The increasing demand for US dollars as the world’s reserve currency has made the US dollar like a natural resource that to some extent has suppressed the demand for US exports. The Netherlands problem with the Dutch disease was eventually solved with the creation of the Euro currency in replacing the Dutch guilder.

Federal deficit spending, especially when the Federal Reserve buys US Treasury securities to inject cash into the financial markets under quantitative easing (QE), has helped keep the value of the US dollar in international exchange markets from rising excessively. By using QE to lower interest rates, foreign investors may withdraw funds from US financial markets to seek a higher return elsewhere. However, QE must be done in moderation to avoid excessive inflation, which could cause the value of the US dollar to drop significantly.

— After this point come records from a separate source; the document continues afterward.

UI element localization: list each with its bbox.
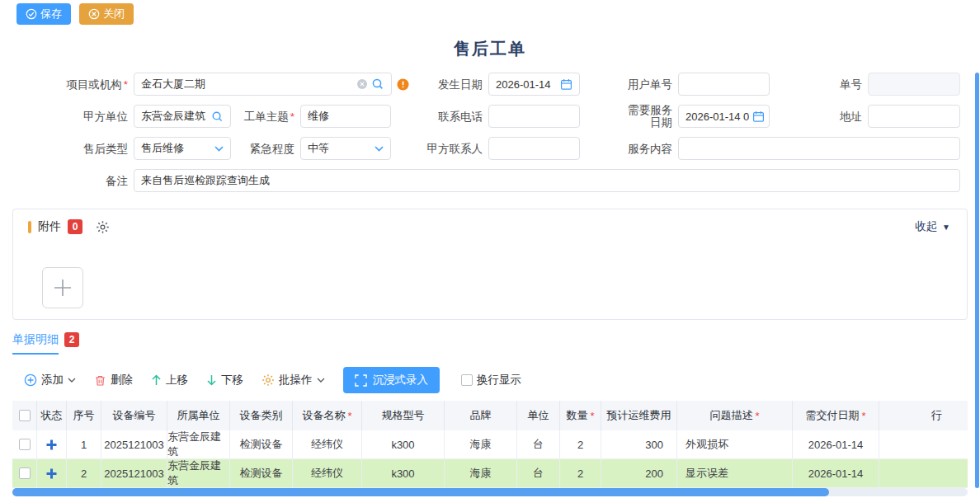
- gear-icon[interactable]: [96, 220, 110, 234]
- attachments-title: 附件: [38, 219, 61, 234]
- chevron-down-icon: [375, 146, 384, 152]
- cell-due_date[interactable]: 2026-01-14: [793, 430, 879, 458]
- occur-date-input[interactable]: 2026-01-14: [488, 73, 580, 96]
- check-circle-icon: [26, 8, 37, 20]
- subject-input[interactable]: 维修: [300, 105, 391, 128]
- select-all-checkbox[interactable]: [19, 410, 31, 421]
- move-down-label: 下移: [221, 373, 243, 388]
- horizontal-scrollbar-thumb[interactable]: [12, 488, 829, 496]
- column-header: 数量*: [560, 401, 601, 430]
- search-icon[interactable]: [371, 78, 384, 91]
- party-contact-label: 甲方联系人: [400, 137, 483, 160]
- cell-brand[interactable]: 海康: [445, 459, 517, 487]
- delete-row-button[interactable]: 删除: [94, 373, 133, 388]
- column-header: 序号: [67, 401, 101, 430]
- tab-detail-label: 单据明细: [12, 332, 59, 355]
- required-asterisk: *: [290, 110, 294, 123]
- cell-seq[interactable]: 2: [67, 459, 101, 487]
- project-input[interactable]: 金石大厦二期: [134, 73, 392, 96]
- calendar-icon[interactable]: [560, 78, 572, 91]
- table-header-row: 状态序号设备编号所属单位设备类别设备名称*规格型号品牌单位数量*预计运维费用问题…: [12, 401, 968, 430]
- wrap-display-toggle[interactable]: 换行显示: [461, 373, 521, 388]
- wrap-display-checkbox[interactable]: [461, 374, 473, 386]
- add-row-button[interactable]: 添加: [24, 373, 76, 388]
- cell-device_name[interactable]: 经纬仪: [293, 459, 362, 487]
- service-date-input[interactable]: 2026-01-14 0: [678, 105, 770, 128]
- add-row-label: 添加: [41, 373, 64, 388]
- tab-detail[interactable]: 单据明细 2: [12, 332, 79, 355]
- clear-icon[interactable]: [356, 78, 368, 90]
- move-up-button[interactable]: 上移: [151, 373, 188, 388]
- cell-measure_unit[interactable]: 台: [517, 430, 560, 458]
- batch-operation-button[interactable]: 批操作: [261, 373, 325, 388]
- cell-extra: [879, 430, 968, 458]
- remark-label: 备注: [45, 169, 128, 192]
- attachments-count-badge: 0: [68, 219, 82, 234]
- service-content-input[interactable]: [678, 137, 960, 160]
- gear-icon: [261, 374, 275, 387]
- cell-qty[interactable]: 2: [560, 459, 601, 487]
- calendar-icon[interactable]: [752, 110, 765, 123]
- add-attachment-button[interactable]: [42, 267, 83, 308]
- cell-status[interactable]: [37, 459, 67, 487]
- cell-category[interactable]: 检测设备: [230, 430, 293, 458]
- remark-input[interactable]: 来自售后巡检跟踪查询生成: [134, 169, 960, 192]
- urgency-label: 紧急程度: [212, 137, 294, 160]
- cell-brand[interactable]: 海康: [445, 430, 517, 458]
- close-button-label: 关闭: [103, 7, 125, 21]
- row-checkbox[interactable]: [19, 467, 31, 479]
- cell-model[interactable]: k300: [362, 459, 445, 487]
- service-date-value: 2026-01-14 0: [686, 110, 749, 123]
- select-all-cell: [12, 401, 37, 430]
- table-row[interactable]: 12025121003东营金辰建筑检测设备经纬仪k300海康台2300外观损坏2…: [12, 430, 968, 459]
- column-header: 设备编号: [101, 401, 167, 430]
- horizontal-scrollbar[interactable]: [12, 488, 968, 496]
- phone-label: 联系电话: [400, 105, 483, 128]
- fullscreen-icon: [355, 374, 367, 387]
- party-contact-input[interactable]: [488, 137, 580, 160]
- cell-model[interactable]: k300: [362, 430, 445, 458]
- chevron-down-icon: [317, 378, 325, 383]
- subject-value: 维修: [308, 109, 384, 124]
- column-header: 设备名称*: [293, 401, 362, 430]
- collapse-toggle[interactable]: 收起 ▼: [915, 219, 950, 234]
- cell-cost[interactable]: 300: [601, 430, 677, 458]
- cell-measure_unit[interactable]: 台: [517, 459, 560, 487]
- move-down-button[interactable]: 下移: [206, 373, 243, 388]
- immersive-entry-button[interactable]: 沉浸式录入: [343, 367, 441, 393]
- cell-problem[interactable]: 外观损坏: [677, 430, 793, 458]
- cell-device_code[interactable]: 2025121003: [101, 459, 167, 487]
- column-header: 单位: [517, 401, 560, 430]
- cell-status[interactable]: [37, 430, 67, 458]
- row-status-plus-icon[interactable]: [46, 439, 57, 450]
- cell-unit[interactable]: 东营金辰建筑: [167, 430, 230, 458]
- cell-cost[interactable]: 200: [601, 459, 677, 487]
- x-circle-icon: [88, 8, 100, 20]
- row-status-plus-icon[interactable]: [46, 468, 57, 479]
- vertical-scrollbar-thumb[interactable]: [975, 73, 979, 488]
- save-button[interactable]: 保存: [16, 3, 71, 25]
- cell-problem[interactable]: 显示误差: [677, 459, 793, 487]
- service-content-label: 服务内容: [590, 137, 672, 160]
- cell-device_code[interactable]: 2025121003: [101, 430, 167, 458]
- cell-unit[interactable]: 东营金辰建筑: [167, 459, 230, 487]
- table-row[interactable]: 22025121003东营金辰建筑检测设备经纬仪k300海康台2200显示误差2…: [12, 459, 968, 488]
- page-title: 售后工单: [0, 38, 980, 60]
- detail-count-badge: 2: [64, 332, 79, 347]
- order-no-input: [868, 73, 960, 96]
- urgency-select[interactable]: 中等: [300, 137, 391, 160]
- user-order-input[interactable]: [678, 73, 770, 96]
- cell-qty[interactable]: 2: [560, 430, 601, 458]
- occur-date-label: 发生日期: [400, 73, 483, 96]
- cell-device_name[interactable]: 经纬仪: [293, 430, 362, 458]
- subject-label: 工单主题*: [212, 105, 294, 128]
- cell-seq[interactable]: 1: [67, 430, 101, 458]
- immersive-entry-label: 沉浸式录入: [373, 373, 429, 388]
- cell-category[interactable]: 检测设备: [230, 459, 293, 487]
- cell-due_date[interactable]: 2026-01-14: [793, 459, 879, 487]
- address-input[interactable]: [868, 105, 960, 128]
- row-checkbox[interactable]: [19, 439, 31, 450]
- detail-table: 状态序号设备编号所属单位设备类别设备名称*规格型号品牌单位数量*预计运维费用问题…: [12, 401, 968, 488]
- phone-input[interactable]: [488, 105, 580, 128]
- close-button[interactable]: 关闭: [79, 3, 134, 25]
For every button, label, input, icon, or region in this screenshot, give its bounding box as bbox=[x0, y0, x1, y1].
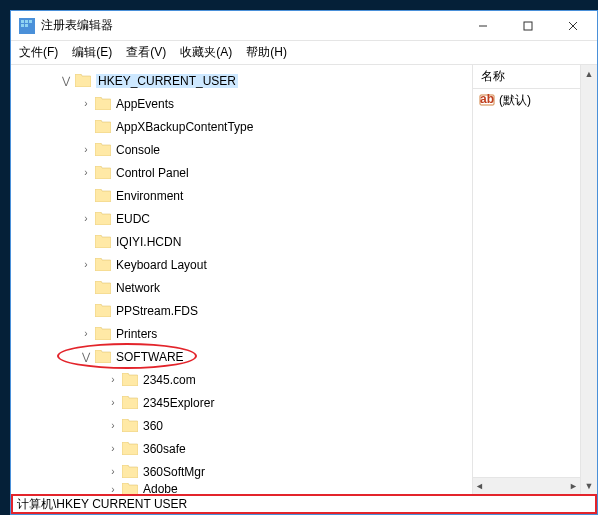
tree-item-controlpanel[interactable]: ›Control Panel bbox=[11, 161, 472, 184]
window-title: 注册表编辑器 bbox=[41, 17, 460, 34]
tree-label: Keyboard Layout bbox=[116, 258, 207, 272]
tree-label: 2345Explorer bbox=[143, 396, 214, 410]
list-vscroll[interactable]: ▲ ▼ bbox=[580, 65, 597, 494]
maximize-button[interactable] bbox=[505, 12, 550, 40]
expander-icon[interactable]: › bbox=[106, 465, 120, 479]
tree-item-ppstreamfds[interactable]: PPStream.FDS bbox=[11, 299, 472, 322]
menu-edit[interactable]: 编辑(E) bbox=[72, 44, 112, 61]
list-header-name[interactable]: 名称 bbox=[473, 65, 580, 89]
folder-icon bbox=[122, 465, 138, 478]
tree-item-appxbackupcontenttype[interactable]: AppXBackupContentType bbox=[11, 115, 472, 138]
menu-view[interactable]: 查看(V) bbox=[126, 44, 166, 61]
expander-icon[interactable]: › bbox=[106, 396, 120, 410]
minimize-button[interactable] bbox=[460, 12, 505, 40]
tree-item-printers[interactable]: ›Printers bbox=[11, 322, 472, 345]
regedit-window: 注册表编辑器 文件(F) 编辑(E) 查看(V) 收藏夹(A) 帮助(H) ⋁H… bbox=[10, 10, 598, 515]
tree-label: Environment bbox=[116, 189, 183, 203]
tree-item-iqiyihcdn[interactable]: IQIYI.HCDN bbox=[11, 230, 472, 253]
scroll-down-button[interactable]: ▼ bbox=[581, 477, 597, 494]
tree-panel[interactable]: ⋁HKEY_CURRENT_USER›AppEventsAppXBackupCo… bbox=[11, 65, 472, 494]
folder-icon bbox=[95, 143, 111, 156]
svg-rect-4 bbox=[21, 24, 24, 27]
menu-file[interactable]: 文件(F) bbox=[19, 44, 58, 61]
expander-icon[interactable] bbox=[79, 120, 93, 134]
folder-icon bbox=[95, 212, 111, 225]
list-hscroll[interactable]: ◄► bbox=[473, 477, 580, 494]
folder-icon bbox=[95, 189, 111, 202]
tree-label: Control Panel bbox=[116, 166, 189, 180]
expander-icon[interactable] bbox=[79, 304, 93, 318]
folder-icon bbox=[95, 281, 111, 294]
window-controls bbox=[460, 12, 595, 40]
expander-icon[interactable]: › bbox=[106, 419, 120, 433]
tree-label: 360safe bbox=[143, 442, 186, 456]
tree-label: 360SoftMgr bbox=[143, 465, 205, 479]
svg-rect-3 bbox=[29, 20, 32, 23]
column-name-label: 名称 bbox=[481, 68, 505, 85]
tree-item-appevents[interactable]: ›AppEvents bbox=[11, 92, 472, 115]
list-body[interactable]: ab (默认) bbox=[473, 89, 580, 477]
expander-icon[interactable] bbox=[79, 189, 93, 203]
tree-item-hkeycurrentuser[interactable]: ⋁HKEY_CURRENT_USER bbox=[11, 69, 472, 92]
expander-icon[interactable]: › bbox=[79, 258, 93, 272]
tree-label: PPStream.FDS bbox=[116, 304, 198, 318]
content-area: ⋁HKEY_CURRENT_USER›AppEventsAppXBackupCo… bbox=[11, 65, 597, 494]
svg-rect-5 bbox=[25, 24, 28, 27]
expander-icon[interactable]: ⋁ bbox=[59, 74, 73, 88]
string-value-icon: ab bbox=[479, 92, 495, 108]
tree-item-eudc[interactable]: ›EUDC bbox=[11, 207, 472, 230]
expander-icon[interactable]: ⋁ bbox=[79, 350, 93, 364]
tree-item-2345explorer[interactable]: ›2345Explorer bbox=[11, 391, 472, 414]
svg-rect-1 bbox=[21, 20, 24, 23]
tree-item-360softmgr[interactable]: ›360SoftMgr bbox=[11, 460, 472, 483]
folder-icon bbox=[95, 120, 111, 133]
close-button[interactable] bbox=[550, 12, 595, 40]
menubar: 文件(F) 编辑(E) 查看(V) 收藏夹(A) 帮助(H) bbox=[11, 41, 597, 65]
tree-label: AppXBackupContentType bbox=[116, 120, 253, 134]
app-icon bbox=[19, 18, 35, 34]
menu-favorites[interactable]: 收藏夹(A) bbox=[180, 44, 232, 61]
expander-icon[interactable] bbox=[79, 281, 93, 295]
expander-icon[interactable]: › bbox=[79, 166, 93, 180]
folder-icon bbox=[95, 327, 111, 340]
list-row-default[interactable]: ab (默认) bbox=[473, 89, 580, 111]
expander-icon[interactable]: › bbox=[79, 327, 93, 341]
tree-label: Console bbox=[116, 143, 160, 157]
folder-icon bbox=[95, 304, 111, 317]
expander-icon[interactable] bbox=[79, 235, 93, 249]
folder-icon bbox=[122, 396, 138, 409]
tree-item-environment[interactable]: Environment bbox=[11, 184, 472, 207]
expander-icon[interactable]: › bbox=[106, 373, 120, 387]
tree-label: Printers bbox=[116, 327, 157, 341]
tree-item-software[interactable]: ⋁SOFTWARE bbox=[11, 345, 472, 368]
list-row-label: (默认) bbox=[499, 92, 531, 109]
expander-icon[interactable]: › bbox=[79, 97, 93, 111]
statusbar: 计算机\HKEY CURRENT USER bbox=[11, 494, 597, 514]
folder-icon bbox=[95, 235, 111, 248]
tree-item-keyboardlayout[interactable]: ›Keyboard Layout bbox=[11, 253, 472, 276]
tree-item-console[interactable]: ›Console bbox=[11, 138, 472, 161]
expander-icon[interactable]: › bbox=[106, 442, 120, 456]
tree-item-adobe[interactable]: ›Adobe bbox=[11, 483, 472, 494]
expander-icon[interactable]: › bbox=[106, 482, 120, 494]
scroll-up-button[interactable]: ▲ bbox=[581, 65, 597, 82]
menu-help[interactable]: 帮助(H) bbox=[246, 44, 287, 61]
expander-icon[interactable]: › bbox=[79, 143, 93, 157]
svg-rect-7 bbox=[524, 22, 532, 30]
tree-item-360[interactable]: ›360 bbox=[11, 414, 472, 437]
tree-item-360safe[interactable]: ›360safe bbox=[11, 437, 472, 460]
folder-icon bbox=[95, 350, 111, 363]
tree-item-2345com[interactable]: ›2345.com bbox=[11, 368, 472, 391]
tree-label: IQIYI.HCDN bbox=[116, 235, 181, 249]
tree-item-network[interactable]: Network bbox=[11, 276, 472, 299]
folder-icon bbox=[122, 373, 138, 386]
folder-icon bbox=[95, 97, 111, 110]
tree-label: EUDC bbox=[116, 212, 150, 226]
folder-icon bbox=[95, 258, 111, 271]
tree-label: SOFTWARE bbox=[116, 350, 184, 364]
tree-label: AppEvents bbox=[116, 97, 174, 111]
expander-icon[interactable]: › bbox=[79, 212, 93, 226]
statusbar-path: 计算机\HKEY CURRENT USER bbox=[17, 496, 187, 513]
tree-label: Network bbox=[116, 281, 160, 295]
svg-rect-2 bbox=[25, 20, 28, 23]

Another approach has been to provide financial assistance to poor countries with US dollars tied to the purchase of US exports. An even more direct approach is to use the USAID agency to buy farm products from US farmers and distribute those farm products to poor people in poor countries. In effect, this increases our exports to provide a better balance with our imports. It also helps spread the benefits of the US dollar’s reserve currency status around so the United States can’t be accused of selfishly taking advantage of the US dollar’s special status.

The mix of US exports has changed over time with much more of US exports being in terms of services rather than physical products. For example, international students pay for a college education at many colleges and universities throughout the United States. The falling birth rates in the United States have threatened to drive many small colleges and universities into bankruptcy if there were no international students to take up the slack. International students who pay full tuition are, in effect, subsidizing the college education of American students who might not otherwise be able to pay for college. By educating students from around the world, the United States is exporting an important service that benefits both parties in the transaction.

Norway has faced a “Dutch disease” problem in selling large deposits of oil and natural gas. Norway has used that money to create a government sovereign wealth fund giving its elderly citizens pension payments (instead of allowing a few wealthy oligarchs to get all the money as done in Russia). Norway has the largest sovereign wealth fund in the world. Consequently, Norway has a much lower level of income inequality than the United States. Norway’s Gini coefficient is only 0.28 compared to Russia’s Gini coefficient of 0.41 and the United States Gini coefficient of 0.47.

The problem (or advantage) for the United States is that as world trade expands, the demand for US dollars expands. If the US did nothing, the value of the US dollar would keep rising and start pricing US exports out of the international market. However, as world trade increases the US just creates more US dollars out of “thin air” to keep the value of the US dollar from rising in international currency exchange markets. This means that the US can import more products valued in terms of US dollars than it exports. The reserve currency status of the US dollar has allowed the United States to maintain an overall trade deficit with the rest of the world. In other words, the US is, in effect, “ripping off” the rest of the world in that the US gets their products without giving them an equal value of US products. People in the Unites States are getting something for nothing. The real mystery is why some politicians in the United States don’t understand this.

As long as the US can maintain enough demand for the products of other countries and continues to create more dollars out of “thin air” to keep up with world demand for US dollars, the US dollar can remain as the world’s reserve currency without the US suffering from something like the Dutch disease or the natural resource curse.